Federal prosecutors to pursue death penalty against Buffalo supermarket shooter

10 months ago

Federal prosecutors announced on Friday that they intend to pursue the death penalty against the perpetrator of a 2022 mass shooting at a Buffalo, New York, supermarket.

In a court filing, prosecutors argued that the actions of Payton Gendron, the white supremacist who intentionally killed 10 Black people at a supermarket in Buffalo’s predominantly Black East Side neighborhood, rose to the level warranting the death penalty under federal law. Prosecutors pointed not only to the high level of planning involved with the attack, but also the nature of the attack itself, as grounds for capital punishment.

Gendron, who was 18 at the time of the shooting and pleaded guilty to the murders, reportedly wrote a manifesto calling himself a white supremacist and was radicalized on online far-right forums. The case was declared a hate crime by federal prosecutors in May 2022.

Friday's filing marked the first time President Joe Biden's Department of Justice has sought out a new death penalty sentencing and is a break with the administration’s purported stance towards the death penalty.

Biden pledged to abolish the federal death penalty as a presidential candidate in 2019, though he has not taken action to strike it from many sections of the federal criminal code.

In 2021, Attorney General Merrick Garland announced a moratorium on federal executions and a review of the department's usage of capital punishment, without giving a timetable. The moratorium does not prevent prosecutors from seeking death sentences, but the DOJ has largely refrained from pursuing it.

But in cases of hate crimes, Biden’s Justice Department has left that card at its disposal. In 2023, a federal jury sentenced the perpetrator of a 2018 mass shooting at a Pittsburgh, Pennsylvania, synagogue to death, the first death sentence of the Biden administration. It also went ahead last year with an effort to get the death sentence against an Islamic extremist who killed eight people on a New York City bike path, though a lack of a unanimous jury meant that prosecution resulted in a life sentence.

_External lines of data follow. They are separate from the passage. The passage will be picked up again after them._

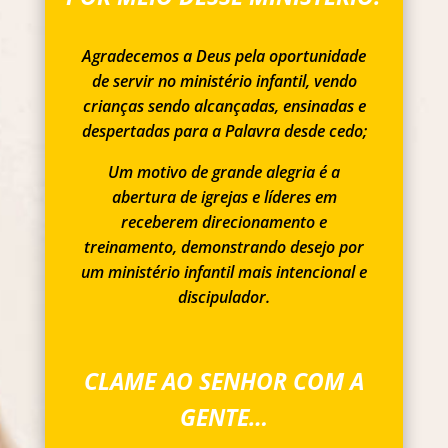
Agradecemos a Deus pela oportunidade
de servir no ministério infantil, vendo
crianças sendo alcançadas, ensinadas e
despertadas para a Palavra desde cedo;
Um motivo de grande alegria é a
abertura de igrejas e líderes em
receberem direcionamento e
treinamento, demonstrando desejo por
um ministério infantil mais intencional e
discipulador.
CLAME AO SENHOR COM A
GENTE…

The Justice Department has declined to pursue the death penalty in other mass killings, including against the gunman who killed 23 people at a Walmart in El Paso, Texas.

White House spokesperson Jeremy Edwards said Friday that the Buffalo shooting was an "an absolute tragedy, and the president continues to pray for the victims of this unspeakable act of violence." He added that "the president has long talked about his views on this issue broadly, but we would leave it to the appropriate authorities to speak to individual cases and sentencing decisions," pointing reporters to the Justice Department.

New York Gov. Kathy Hochul voiced her support for the Justice Department's decision, saying during a press conference that "the community is still reeling from the atrocity of 10 innocent people on May 14 in 2022 simply going about shopping and were targeted, targeted because of the color of their skin by a white supremacist who was radicalized online."

Republican candidates for president, meanwhile, have embraced the death penalty as part of tough-on-crime messaging. When former President Donald Trump announced his presidential bid, he called for the use of the death penalty against alleged drug dealers. Florida Gov. Ron DeSantis has also increased the availability of the death penalty, amending state law to allow for executions of child rapists and removing a requirement that juries must unanimously determine that the death penalty is warranted during the sentencing stage of a trial.

Adam Cancryn and The Associated Press contributed to this report.